Bad news for Mariah Carey's upcoming blingfest tour, then, which includes a tight red jewel-encrusted leotard and a superhero cape with the word Mimi on the back, as well as a peculiar pair of sequinned Bridget Jones-style big pants.

But I suppose we should all be grateful she has traded in the mermaid look of a few years ago. . You have to admire her for being comfortable in her own skin, but the constant mane-tossing, cleavage baring, thigh slit ensembles are even worse than Elizabeth Hurley. Didn't her mother teach her never to show cleavage and leg at the same time?
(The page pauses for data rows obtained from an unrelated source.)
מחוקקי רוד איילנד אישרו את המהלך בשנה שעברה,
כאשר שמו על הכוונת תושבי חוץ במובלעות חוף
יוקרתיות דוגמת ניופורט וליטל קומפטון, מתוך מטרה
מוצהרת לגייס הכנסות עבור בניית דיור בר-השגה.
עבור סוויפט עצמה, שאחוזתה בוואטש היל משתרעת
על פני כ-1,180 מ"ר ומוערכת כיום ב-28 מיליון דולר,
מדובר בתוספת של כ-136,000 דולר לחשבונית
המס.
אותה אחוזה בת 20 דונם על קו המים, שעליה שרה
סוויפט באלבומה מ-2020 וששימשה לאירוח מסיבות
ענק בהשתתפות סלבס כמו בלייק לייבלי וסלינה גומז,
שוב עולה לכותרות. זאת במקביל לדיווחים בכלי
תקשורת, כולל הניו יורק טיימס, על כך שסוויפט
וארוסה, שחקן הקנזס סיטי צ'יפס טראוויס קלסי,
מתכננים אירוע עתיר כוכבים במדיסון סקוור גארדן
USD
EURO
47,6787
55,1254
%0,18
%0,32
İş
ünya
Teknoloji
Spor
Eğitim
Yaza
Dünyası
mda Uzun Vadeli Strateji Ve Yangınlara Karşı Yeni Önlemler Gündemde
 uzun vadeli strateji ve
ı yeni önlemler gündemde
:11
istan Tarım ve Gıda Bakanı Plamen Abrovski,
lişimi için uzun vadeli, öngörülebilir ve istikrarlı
It's what turns sexy into slutty.

07 August, 2006

The Iceman no longer makes me cometh

Remember the buff, bronzed body playing volleyball in Top Gun? Not for me, the short-arsed sloped shoulders of Tom Cruise, complete with sinister jabbing tongue movements in the big love scene with Kelly McGillis. Forget the peroxide quiff for a moment, but Val Kilmer was quite simply god's gift to women. That video kept me going through my teens, when - if you took off your NHS prescription glasses and squinted hard enough - the spotty youth on the dancefloor would turn into Iceman. Even now, when I hear the line "you can be my wingman any time", I get goosebumps.

Sadly, while I may be stuck in the 1980s, Val Kilmer isn't. I almost can't bring myself to post this. The poor man probably has issues - and crept halfway back into my good books with a great performance in Kiss Kiss Bang Bang (oh yes, I would) ... but can't he see he's ruining millions of teen girl fantasies?